╭──

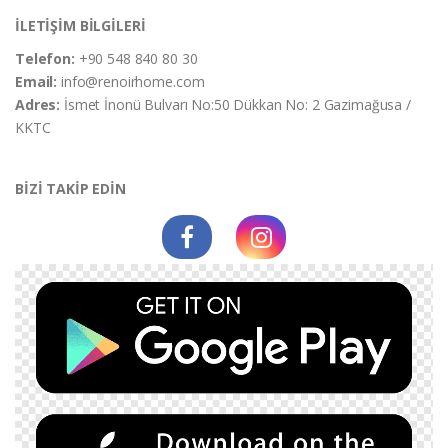
İLETİŞİM BİLGİLERİ
Telefon:
+90 548 840 80 30
Email:
info@renoirhome.com
Adres:
İsmet İnonü Bulvarı No:50 Dükkan No: 2 Gazimağusa /
KKTC
BİZİ TAKİP EDİN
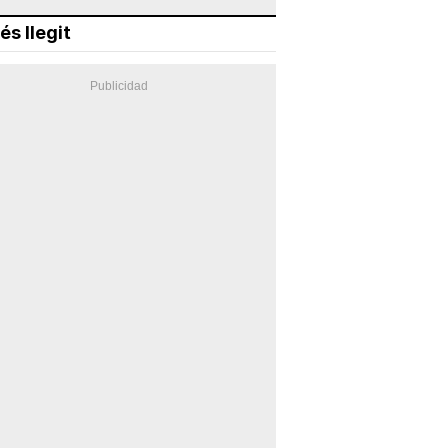
és llegit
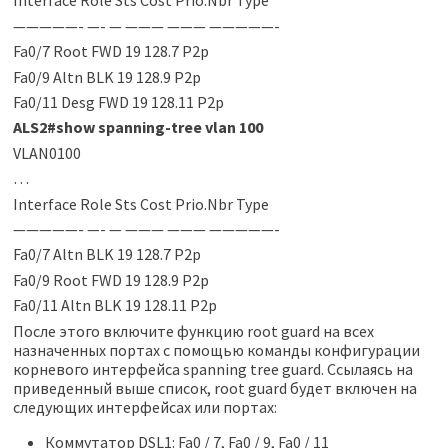
Interface Role Sts Cost Prio.Nbr Type
—————- —- — ——— ——— —————-
Fa0/7 Root FWD 19 128.7 P2p
Fa0/9 Altn BLK 19 128.9 P2p
Fa0/11 Desg FWD 19 128.11 P2p
ALS2#show spanning-tree vlan 100
VLAN0100
…
Interface Role Sts Cost Prio.Nbr Type
—————- —- — ——— ——— —————-
Fa0/7 Altn BLK 19 128.7 P2p
Fa0/9 Root FWD 19 128.9 P2p
Fa0/11 Altn BLK 19 128.11 P2p
После этого включите функцию root guard на всех
назначенных портах с помощью команды конфигурации
корневого интерфейса spanning tree guard. Ссылаясь на
приведенный выше список, root guard будет включен на
следующих интерфейсах или портах:
Коммутатор DSL1: Fa0 / 7, Fa0 / 9, Fa0 / 11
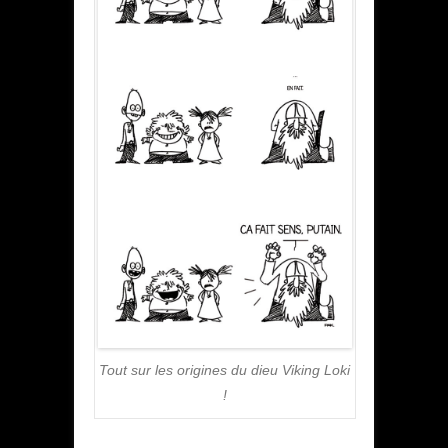
Tout sur les origines du dieu Viking Loki
!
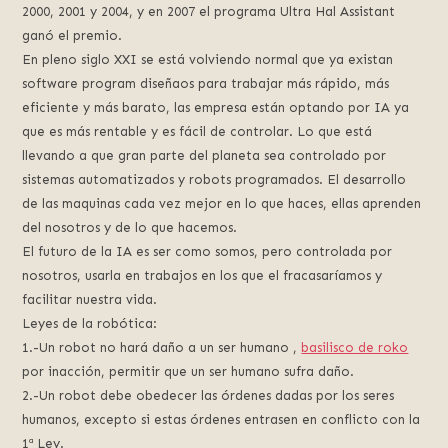
2000, 2001 y 2004, y en 2007 el programa Ultra Hal Assistant
ganó el premio.
En pleno siglo XXI se está volviendo normal que ya existan
software program diseñaos para trabajar más rápido, más
eficiente y más barato, las empresa están optando por IA ya
que es más rentable y es fácil de controlar. Lo que está
llevando a que gran parte del planeta sea controlado por
sistemas automatizados y robots programados. El desarrollo
de las maquinas cada vez mejor en lo que haces, ellas aprenden
del nosotros y de lo que hacemos.
El futuro de la IA es ser como somos, pero controlada por
nosotros, usarla en trabajos en los que el fracasaríamos y
facilitar nuestra vida.
Leyes de la robótica:
1.-Un robot no hará daño a un ser humano ,
basilisco de roko
por inacción, permitir que un ser humano sufra daño.
2.-Un robot debe obedecer las órdenes dadas por los seres
humanos, excepto si estas órdenes entrasen en conflicto con la
1ª Ley.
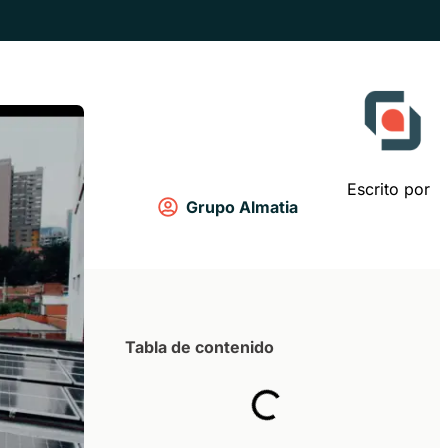
Escrito por
Grupo Almatia
Tabla de contenido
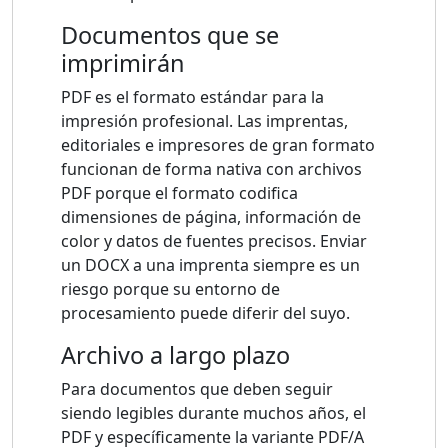
Documentos que se
imprimirán
PDF es el formato estándar para la
impresión profesional. Las imprentas,
editoriales e impresores de gran formato
funcionan de forma nativa con archivos
PDF porque el formato codifica
dimensiones de página, información de
color y datos de fuentes precisos. Enviar
un DOCX a una imprenta siempre es un
riesgo porque su entorno de
procesamiento puede diferir del suyo.
Archivo a largo plazo
Para documentos que deben seguir
siendo legibles durante muchos años, el
PDF y específicamente la variante PDF/A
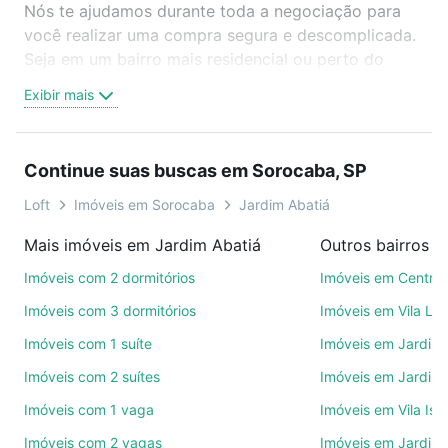
Nós te ajudamos durante toda a negociação para
você realizar uma compra segura e descomplicada.
Seja em um bairro mais residencial ou perto do
trabalho e do metrô, aqui você vai encontrar a
Exibir mais
oferta ideal de Imóveis com 2 quartos à venda em
Jardim Abatiá, Sorocaba, SP para conquistar seu
sonho. Agende uma visita presencial ou por
Continue suas buscas em Sorocaba, SP
videochamada, é grátis, sem compromisso e você
ainda conta com mais de 46 mil corretores e
Loft
Imóveis em Sorocaba
Jardim Abatiá
imobiliárias te ajudando na compra, venda ou troca
Mais imóveis em Jardim Abatiá
Outros bairros 
de imóveis.
Imóveis com 2 dormitórios
Imóveis em Centro
Como escolher um imóvel?
Imóveis com 3 dormitórios
Imóveis em Vila Le
Use barra de busca no topo para pesquisar por
Imóveis com 1 suíte
Imóveis em Jardim 
ruas, bairros e até condomínios favoritos. Você
Imóveis com 2 suítes
Imóveis em Jardim 
também pode usar os filtros como quantidade de
quartos, suítes, com ou sem vaga de garagem para
Imóveis com 1 vaga
Imóveis em Vila Isa
combinar perfeitamente com o preço, metragem e
Imóveis com 2 vagas
Imóveis em Jardim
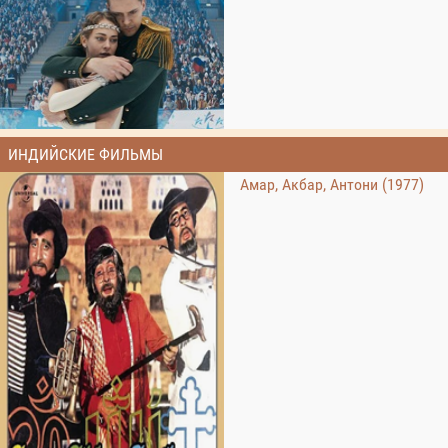
ИНДИЙСКИЕ ФИЛЬМЫ
Амар, Акбар, Антони (1977)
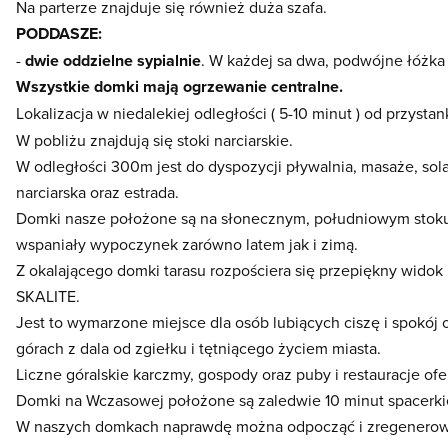
Na parterze znajduje się również duża szafa.
PODDASZE:
-
dwie oddzielne sypialnie
. W każdej sa dwa, podwójne łóżka 
Wszystkie domki mają ogrzewanie centralne.
Lokalizacja w niedalekiej odległości ( 5-10 minut ) od przyst
W pobliżu znajdują się stoki narciarskie.
W odległości 300m jest do dyspozycji pływalnia, masaże, solar
narciarska oraz estrada.
Domki nasze położone są na słonecznym, południowym stoku, 
wspaniały wypoczynek zarówno latem jak i zimą.
Z okalającego domki tarasu rozpościera się przepiękny widok n
SKALITE.
Jest to wymarzone miejsce dla osób lubiących ciszę i spokój 
górach z dala od zgiełku i tętniącego życiem miasta.
Liczne góralskie karczmy, gospody oraz puby i restauracje ofe
Domki na Wczasowej położone są zaledwie 10 minut spacerki
W naszych domkach naprawdę można odpocząć i zregenerowa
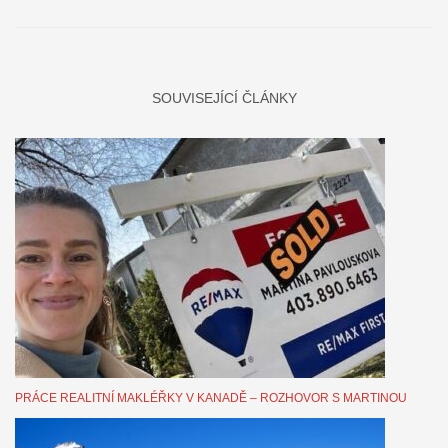
SOUVISEJÍCÍ ČLÁNKY
PRÁCE REALITNÍ MAKLÉŘKY V KANADĚ – ROZHOVOR S MARTINOU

╰──

Instructions to follow
Leave out the pictures and repeat the lines from the start of the material through the line with "PDF es el formato estándar para la", inclusive.

Response to the task
İLETİŞİM BİLGİLERİ
Telefon:
+90 548 840 80 30
Email:
info@renoirhome.com
Adres:
İsmet İnonü Bulvarı No:50 Dükkan No: 2 Gazimağusa /
KKTC
BİZİ TAKİP EDİN
és llegit
Interface Role Sts Cost Prio.Nbr Type
—————- —- — ——— ——— —————-
Fa0/7 Root FWD 19 128.7 P2p
Fa0/9 Altn BLK 19 128.9 P2p
Fa0/11 Desg FWD 19 128.11 P2p
ALS2#show spanning-tree vlan 100
VLAN0100
…
Interface Role Sts Cost Prio.Nbr Type
—————- —- — ——— ——— —————-
Fa0/7 Altn BLK 19 128.7 P2p
Fa0/9 Root FWD 19 128.9 P2p
Fa0/11 Altn BLK 19 128.11 P2p
После этого включите функцию root guard на всех
назначенных портах с помощью команды конфигурации
корневого интерфейса spanning tree guard. Ссылаясь на
приведенный выше список, root guard будет включен на
следующих интерфейсах или портах:
Коммутатор DSL1: Fa0 / 7, Fa0 / 9, Fa0 / 11
Tout sur les origines du dieu Viking Loki
!
2000, 2001 y 2004, y en 2007 el programa Ultra Hal Assistant
ganó el premio.
En pleno siglo XXI se está volviendo normal que ya existan
software program diseñaos para trabajar más rápido, más
eficiente y más barato, las empresa están optando por IA ya
que es más rentable y es fácil de controlar. Lo que está
llevando a que gran parte del planeta sea controlado por
sistemas automatizados y robots programados. El desarrollo
de las maquinas cada vez mejor en lo que haces, ellas aprenden
del nosotros y de lo que hacemos.
El futuro de la IA es ser como somos, pero controlada por
nosotros, usarla en trabajos en los que el fracasaríamos y
facilitar nuestra vida.
Leyes de la robótica:
1.-Un robot no hará daño a un ser humano ,
basilisco de roko
por inacción, permitir que un ser humano sufra daño.
2.-Un robot debe obedecer las órdenes dadas por los seres
humanos, excepto si estas órdenes entrasen en conflicto con la
1ª Ley.
Escrito por
Grupo Almatia
Tabla de contenido
Documentos que se
imprimirán
PDF es el formato estándar para la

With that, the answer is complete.